As oportunidades não são as mesmas em todos os mercados de origem da TUI. No Reino Unido, o operador turístico e a companhia aérea fecharam; embora a propriedade da loja permaneça; Na Alemanha, a Condor ainda está voando e está prestes a adquirir um novo proprietário; enquanto estava na região nórdica, a antiga operação da Thomas Cook ainda existe sob um novo nome após uma compra.

“Nos nórdicos, mais ou menos, diria que a insolvência não aconteceu, mas em todos os outros países acredito que o mercado turístico está encolhendo agora para a temporada de verão e estamos [experimentando] crescimento de dois dígitos”, disse Joussen.

A visão da TUI parece ser que a saída de Thomas Cook deixou uma lacuna que seria tolice não tentar preencher, a única questão é que o mercado geral agora é um pouco menor.

Também não são apenas aeronaves extras. A TUI mudou-se para contratar alguns ex-hotéis da Thomas Cook, principalmente na Turquia.

"Se não mantivermos a participação de mercado, essa participação será perdida para sempre", disse Joussen.


Situação Do Boeing 737 Max

Se os reguladores de todo o mundo não tivessem decidido aterrar o Boeing 737 Max após dois acidentes fatais, a TUI já teria cerca de 34 jatos em sua frota.

Preocupações com a segurança significam que a aeronave não está voando por enquanto e a TUI não espera que ela retorne ao serviço até pelo menos até meados de 2020. O aterramento prolongado custará à empresa entre US$ 240 milhões (€ 220 milhões) e US$ 267 milhões (€ 245 milhões) no atual exercício financeiro.
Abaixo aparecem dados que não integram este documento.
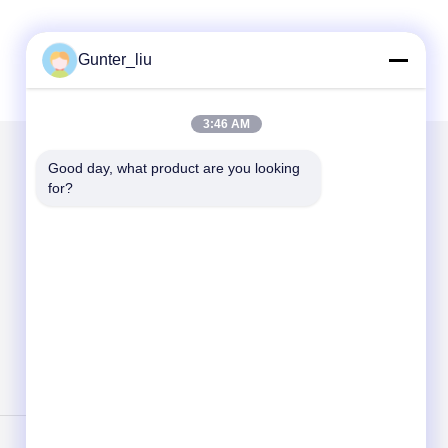
Gunter_liu
3:46 AM
Good day, what product are you looking 
メールでお問い合わせ
for?
Send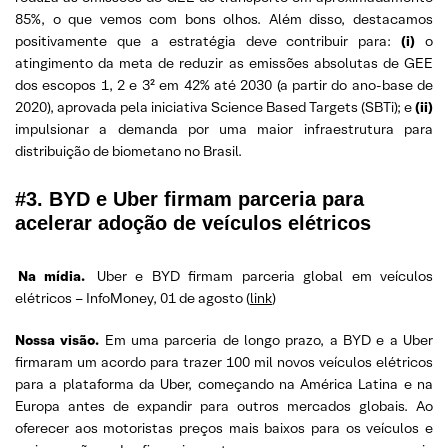
85%, o que vemos com bons olhos. Além disso, destacamos
positivamente que a estratégia deve contribuir para:
(i)
o
atingimento da meta de reduzir as emissões absolutas de GEE
dos escopos 1, 2 e 3² em 42% até 2030 (a partir do ano-base de
2020), aprovada pela iniciativa Science Based Targets (SBTi); e
(ii)
impulsionar a demanda por uma maior infraestrutura para
distribuição de biometano no Brasil.
#3. BYD e Uber firmam parceria para
acelerar adoção de veículos elétricos
Na mídia.
Uber e BYD firmam parceria global em veículos
elétricos – InfoMoney, 01 de agosto (
link
)
Nossa visão.
Em uma parceria de longo prazo, a BYD e a Uber
firmaram um acordo para trazer 100 mil novos veículos elétricos
para a plataforma da Uber, começando na América Latina e na
Europa antes de expandir para outros mercados globais. Ao
oferecer aos motoristas preços mais baixos para os veículos e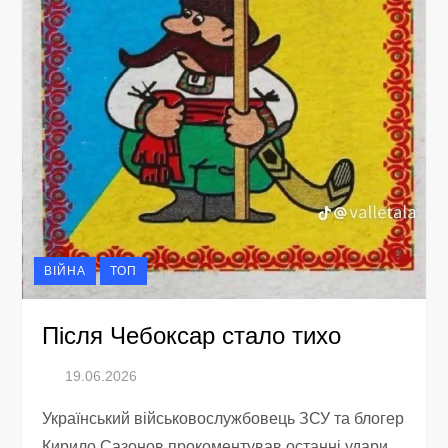
ВІЙНА
ТОП
Після Чебоксар стало тихо
Український військовослужбовець ЗСУ та блогер
Кирило Сазонов прокоментував останні удари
Apesar da reserva melhorada em todas as divisões de operadoras de turismo, a incerteza em torno do Max levou a um leve rebaixamento da orientação de lucro subjacente para o ano inteiro, que agora varia entre 928 milhões de dólares (850 milhões de euros) e 1,15 bilhão de dólares (1,05 bilhão) em comparação com US$ 1 bilhão (€ 950 milhões) para US$ 1,15 bilhão (€ 1,05 bilhão) feitos no final do ano passado.
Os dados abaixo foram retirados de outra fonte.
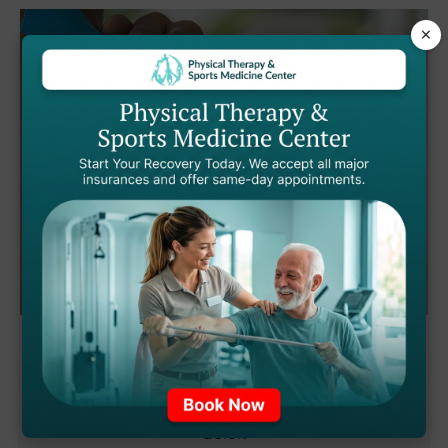
×
VENDAJE NEUROMUSCULAR
Vendaje terapéutico para soporte y alivio del
dolor.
A TUI divulgou que espera receber alguma compensação da Boeing este ano.


Resultados Do 1Q19

A TUI - como a maioria das empresas européias relacionadas ao turismo - perde principalmente durante os meses de inverno, quando muitas pessoas reservam férias, mas menos as aproveitam.
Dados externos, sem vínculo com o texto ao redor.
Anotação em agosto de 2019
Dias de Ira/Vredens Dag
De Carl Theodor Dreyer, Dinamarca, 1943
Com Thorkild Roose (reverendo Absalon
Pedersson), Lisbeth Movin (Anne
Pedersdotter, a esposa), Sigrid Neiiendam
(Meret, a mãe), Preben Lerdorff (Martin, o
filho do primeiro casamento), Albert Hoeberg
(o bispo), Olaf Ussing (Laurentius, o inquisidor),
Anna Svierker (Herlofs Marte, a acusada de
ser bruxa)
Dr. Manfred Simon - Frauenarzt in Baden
No entanto, como mencionado acima, a negociação antecipada geralmente é uma boa indicação de como o ano progredirá. Para o verão de 2020, a receita aumentou 17%, com o número de passageiros aumentando 14%.

Nos três meses até o final de dezembro de 2019, o prejuízo antes da tributação da TUI diminuiu 3,8%, para US $ 142,3 milhões (130,3 milhões de euros), com receita crescendo 7,7%, para US$ 4,2 bilhões (US $ 3,9 bilhões).

Richard Clarke, analista sênior da Bernstein, disse em nota aos investidores que era uma "atualização forte", mas acrescentou que "as preocupações permanecem".

“[O] Boeing Max continua sendo um risco, pois ainda não há certeza de que os custos caiam no próximo ano e o impulso que a TUI está recebendo da saída de Thomas Cook provavelmente será relativamente curto, pois a capacidade está sendo substituída rapidamente e outro prazo do Brexit aparece no final deste ano”, afirmou.

Na semana passada, a TUI anunciou que estava vendendo seus negócios da Hapag-Lloyd Cruises para sua joint venture com a Royal Caribbean Cruises, em um acordo no valor de US$ 1,3 bilhão.

A empresa planeja usar parte do dinheiro para alimentar sua expansão digital.